If I could have endured to describe to Eveena the terrible trial scene, that which occurred before she had the chance to question me would have certainly sealed my lips. The past night had told upon me as no fatigue, no anxiety, no disaster of my life on Earth had ever done. I awoke faint and exhausted as a nervous valetudinarian, and I suppose my feeling must have been plainly visible in my face, for Eveena would not allow me to rise from the cushions till she had summoned an amba and procured the material of a morning meal, though the hour was noon. Far too considerate to question me then, she was perhaps a little disappointed that, almost before I had dressed, a message from her father summoned me to his presence.
“It is right,” he said quietly, and with no show of feeling, though his face was somewhat pale, “that you should be acquainted with the fulfilment of the sentence you assisted to pass.

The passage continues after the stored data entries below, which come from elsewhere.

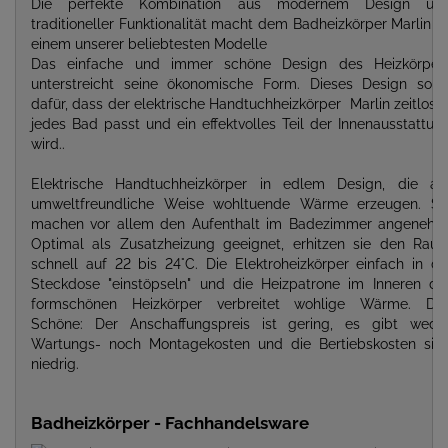
Die perfekte Kombination aus modernem Design un
traditioneller Funktionalität macht dem Badheizkörper Marlin z
einem unserer beliebtesten Modelle
Das einfache und immer schöne Design des Heizkörper
unterstreicht seine ökonomische Form. Dieses Design sorg
dafür, dass der elektrische Handtuchheizkörper Marlin zeitlos i
jedes Bad passt und ein effektvolles Teil der Innenausstattun
wird..
Elektrische Handtuchheizkörper in edlem Design, die au
umweltfreundliche Weise wohltuende Wärme erzeugen. Si
machen vor allem den Aufenthalt im Badezimmer angenehm
Optimal als Zusatzheizung geeignet, erhitzen sie den Rau
schnell auf 22 bis 24°C. Die Elektroheizkörper einfach in di
Steckdose "einstöpseln" und die Heizpatrone im Inneren de
formschönen Heizkörper verbreitet wohlige Wärme. Da
Schöne: Der Anschaffungspreis ist gering, es gibt wede
Wartungs- noch Montagekosten und die Bertiebskosten sin
niedrig.
Badheizkörper - Fachhandelsware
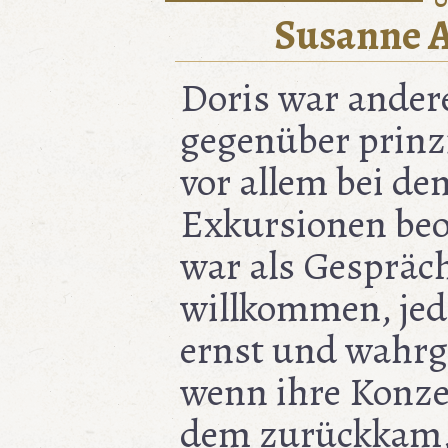
Susanne 
Doris war ande
gegenüber prinzi
vor allem bei de
Exkursionen beo
war als Gespräc
willkommen, jed
ernst und wahr
wenn ihre Konze
dem zurückkam, 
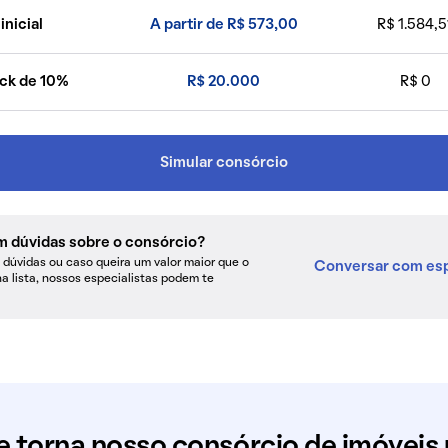
inicial
A partir de R$ 573,00
R$ 1.584,5
ck de 10%
R$ 20.000
R$ 0
Simular consórcio
m dúvidas sobre o consórcio?
dúvidas ou caso queira um valor maior que o
Conversar com esp
na lista, nossos especialistas podem te
e torna nosso consórcio de imóveis 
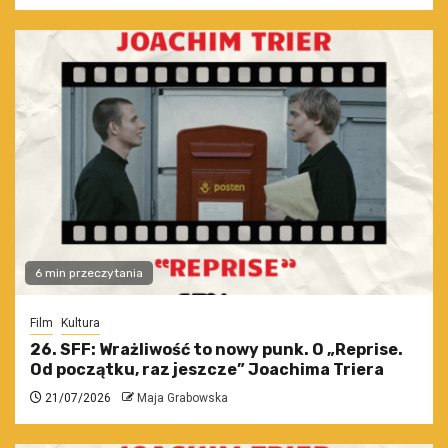
6 min przeczytania
Film
Kultura
26. SFF: Wrażliwość to nowy punk. O „Reprise.
Od początku, raz jeszcze” Joachima Triera
21/07/2026
Maja Grabowska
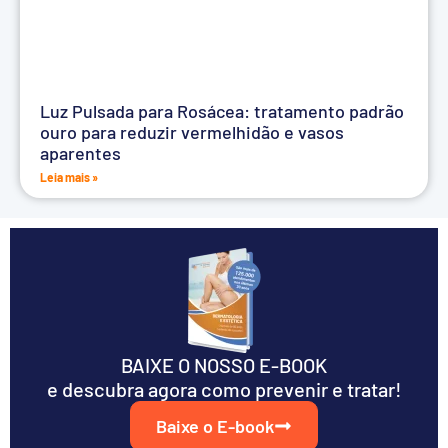
Luz Pulsada para Rosácea: tratamento padrão
ouro para reduzir vermelhidão e vasos
aparentes
Leia mais »
BAIXE O NOSSO E-BOOK
e descubra agora como prevenir e tratar!
Baixe o E-book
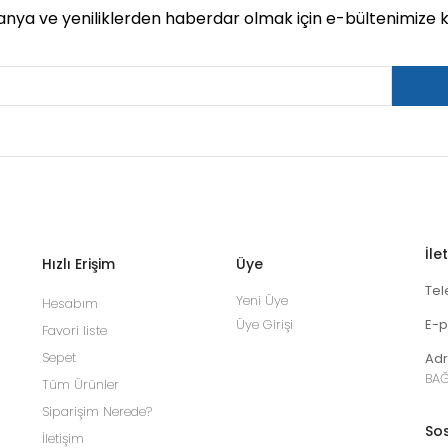
ya ve yeniliklerden haberdar olmak için e-bültenimize ka
İle
Hızlı Erişim
Üye
Tel
Yeni Üye
Hesabım
Üye Girişi
E-p
Favori liste
Sepet
Adr
BAĞ
Tüm Ürünler
Siparişim Nerede?
Sos
İletişim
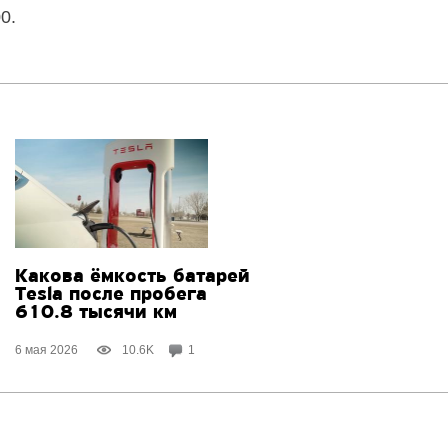
0.
Какова ёмкость батарей
Tesla после пробега
610.8 тысячи км
6 мая 2026
10.6K
1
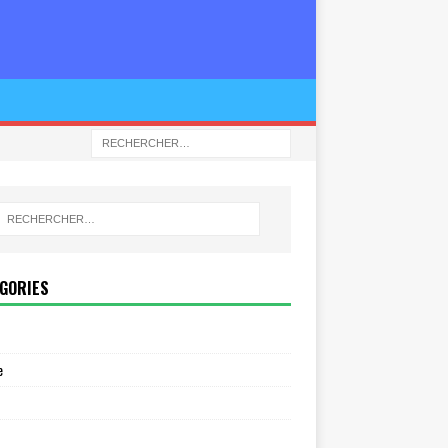
GORIES
e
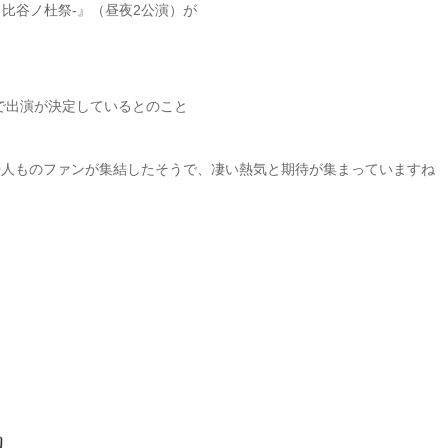
-日比谷ノ杜祭-』（昼夜2公演）が
で出演が決定しているとのこと
00人ものファンが集結したそうで、凄い熱気と期待が集まっていますね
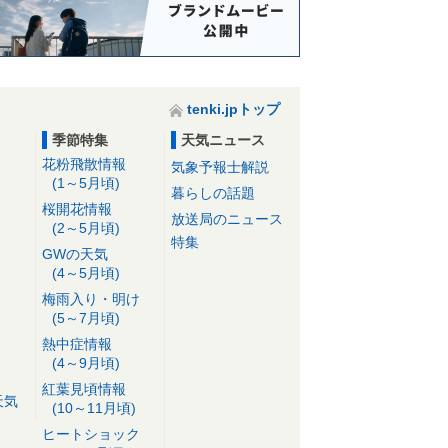
tenki.jpトップ
季節特集
天気ニュース
花粉飛散情報
気象予報士解説
(1～5月頃)
暮らしの話題
桜開花情報
放送局のニュース
(2～5月頃)
特集
GWの天気
(4～5月頃)
梅雨入り・明け
(5～7月頃)
熱中症情報
(4～9月頃)
紅葉見頃情報
天気
(10～11月頃)
ヒートショック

The outcast was found this morning dead in his own chamber. Nay, you need not start! We need no deathsman; alike by sudden disease, by suicide, by accident, our doom executes itself. But enough of this. I accepted the vote which invested you with the second rank in our Order, less because I think you will render service to it here than that I desired you to possess that entire knowledge of its powers and secrets which might enable you to plant a branch or offshoot where none but you could carry it ... That you will soon leave this world seemed to me probable, before the anticipations of practical prudence were confirmed by the voice of prophecy. Your Astronaut shall be stored with all of which I know you have need, and with any materials whose use I do not know that you may point out. To remove it from Asnyea would now be too dangerous. If you receive tidings that shall bring you again into its neighbourhood, do not lose the opportunity of re-entering it.... And now let me take leave of you, as of a dear friend I may not meet again.”
“Do you know,” I said, more touched by the tone than by the words, “that Eveena asked and I gave a promise that when I do re-enter it she shall be my companion?”
“I did not know it, but I took for granted that she would desire it, and I should have been grieved to doubt that you would assent. I cannot disturb her peace by saying to her what I have just said to you, and must part from her as on any ordinary occasion.”
That parting, happily, I did not witness. Before evening we re-entered our vessel, and returned home without any incident worthy of mention.